Rabbi Rachel Weiss
Rabbi Weiss is known for her commitment to Jewish life that is creative, connective, and deep. She brings her warmth and energy to life cycle officiation and pastoral counseling, is an innovative teacher of Torah and a passionate spiritual leader. A graduate of the Reconstructionist Rabbinical College, Rabbi Weiss was an Aaron and Marjorie Ziegelman scholar, and the recipient of the Berger Prize in Practical Rabbinics. She holds a certificate in Congregational Life and has taken leadership roles within the Reconstructionist movement. Rabbi Weiss is a member of the Clergy Leadership Incubator cohort 4, in which she is working to integrate adaptive leadership, design thinking and innovation into the congregation. She regularly speaks in the Chicagoland community in Interfaith programming, at community social justice actions, and at trainings and communal observances within Jewish and secular spaces.
Rabbi Weiss previously served Congregation Beit Simchat Torah, New York City’s LGBTQS synagogue, as their associate rabbi. In 2014, she was named one of the New York Pride Guide’s “45 Under 45” for her leadership. As a rabbinic fellow at the Jewish Council on Urban Affairs, she developed a multi-denominational rabbinic fellowship to bring rabbinical students from all backgrounds to study social justice and community organizing. She is a member of the faculty of Camp Havaya, the Reconstructionist Summer Camp in the Poconos.
Prior to becoming a rabbi, Rabbi Weiss served as the Director of Nuestro Center in Highwood, IL, providing social work services to recently immigrated Latino families through Family Service of South Lake County. A fluent Spanish speaker, she is a graduate of Grinnell College in Iowa where she earned a B.A. in Spanish with an interdisciplinary concentration in Gender and Women’s Studies.
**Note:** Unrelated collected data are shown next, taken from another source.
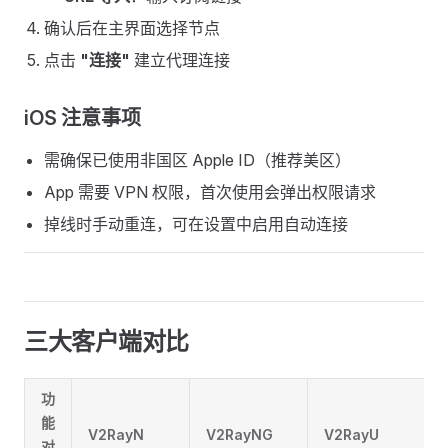
确认后在主界面选择节点
点击
"连接"
建立代理连接
iOS 注意事项
需确保已使用非国区 Apple ID（推荐美区）
App 需要 VPN 权限，首次使用会弹出权限请求
掉线时手动重连，可在设置中启用自动连接
三大客户端对比
功
能
V2RayN
V2RayNG
V2RayU
对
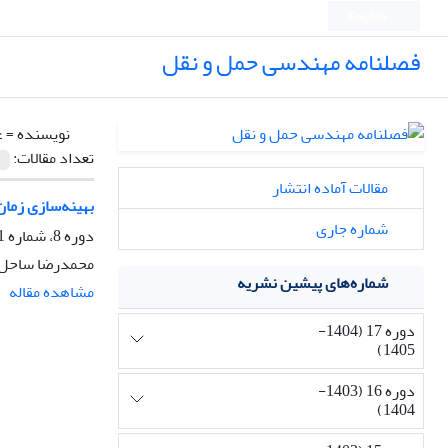
English
فصلنامه مهندسی حمل و نقل
نویسنده =
ع
تعداد مقالات:
مقالات آماده انتشار
بهینه‌سازی زمان‌بندی حرکت و تو
شماره جاری
دوره 8، شماره 1، پاییز 1395، صفحه
محمدرضا ساحل 
شماره‌های پیشین نشریه
مشاهده مقاله
دوره 17 (1404-
1405)
دوره 16 (1403-
1404)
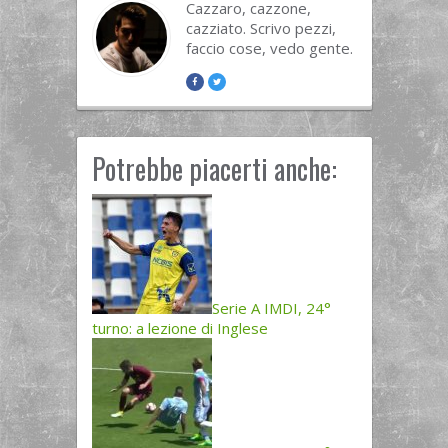
Cazzaro, cazzone,
cazziato. Scrivo pezzi,
faccio cose, vedo gente.
Potrebbe piacerti anche:
Serie A IMDI, 24°
turno: a lezione di Inglese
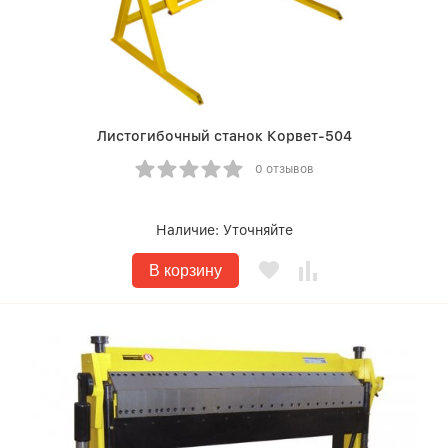
Листогибочный станок Корвет-504
0 отзывов
Наличие:
Уточняйте
В корзину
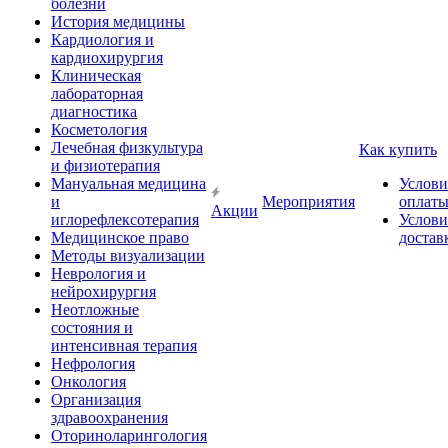
болезни
История медицины
Кардиология и
кардиохирургия
Клиническая
лабораторная
диагностика
Косметология
Лечебная физкультура
Как купить
и физиотерапия
Мануальная медицина
Услови
и
Мероприятия
оплат
Акции
иглорефлексотерапия
Услови
Медицинское право
достав
Методы визуализации
Неврология и
нейрохирургия
Неотложные
состояния и
интенсивная терапия
Нефрология
Онкология
Организация
здравоохранения
Оториноларингология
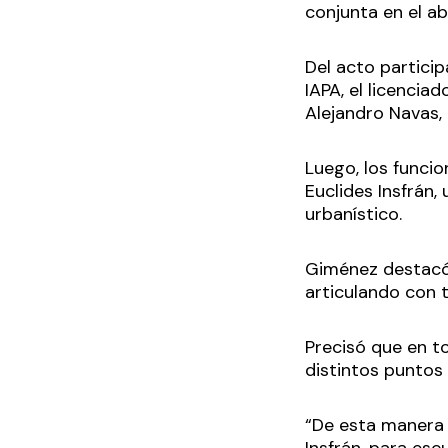
conjunta en el a
Del acto particip
IAPA, el licencia
Alejandro Navas,
Luego, los funcio
Euclides Insfrán,
urbanístico.
Giménez destacó 
articulando con t
Precisó que en to
distintos puntos 
“De esta manera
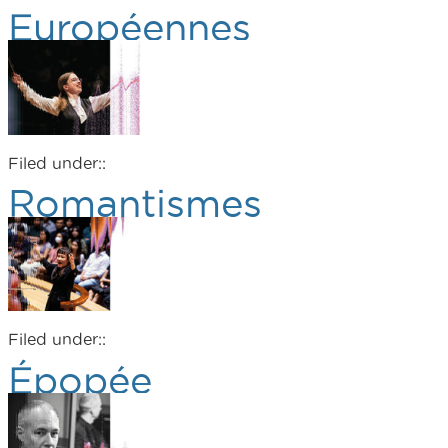
Européennes
Filed under::
Romantismes
Filed under::
Épopée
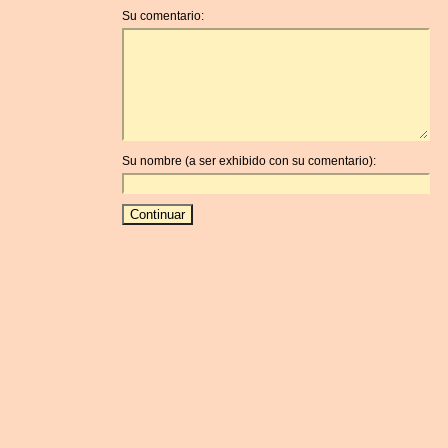
Su comentario:
Su nombre (a ser exhibido con su comentario):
In her own words, Rabbi Rachel Weiss’ vision:
As a community leader I create relationships between human beings, the contexts of our times, the expansive container of Judaism and the lenses and languages through which we engage the world. I strive to translate meaning between actual lived experiences and the wellspring of support and creativity of Jewish traditions. In engaging diverse communities and needs, I hope to cross-pollinate varied life experiences to create communal transformation. I celebrate opportunities to make the implicit explicit – using ritual to mark transitional moments, so that our Judaism grows and moves with us as a source of comfort, inspiration, transformation, and joy.
A JRC and Evanston native, Rabbi Weiss is excited to have returned to her home congregation and community and to Lake Michigan. She is a foodie and fan of all things culinary, an artisan and craftsperson, a lover of languages and grammar, and a Hebrew/English calligrapher. She is married to Julia Tauber, and they are the parents to Hannah and Norah.
Contact Rabbi Weiss at firstname.lastname@example.org.
There has not been a day since our child’s Bar Mitzvah that I have not received GLOWING compliments about the service. So many family members have expressed how they have never been so engaged at a synagogue service! My non-Jewish relatives felt so included and embraced the experience. You and Cantor Howard helped make it so approachable, non-threatening and authentic. We are so grateful and lucky to have you as our Rabbi. Thank you for a most wonderful day and we will see you at many more upcoming Mitzvahs and events at JRC.
It’s a blessing to have a home that evolves and grows, and one that comforts. It is a blessing to find home that values the individual life experiences we each bring, and looks for footholds in tradition that resonate. It is a blessing to bring my full self to this table-as a rabbi, a lesbian, a parent, a partner, an activist, a feminist, a Reconstructionist, a Jew-and to have a place that is expansive enough to hold the wholeness of each of us.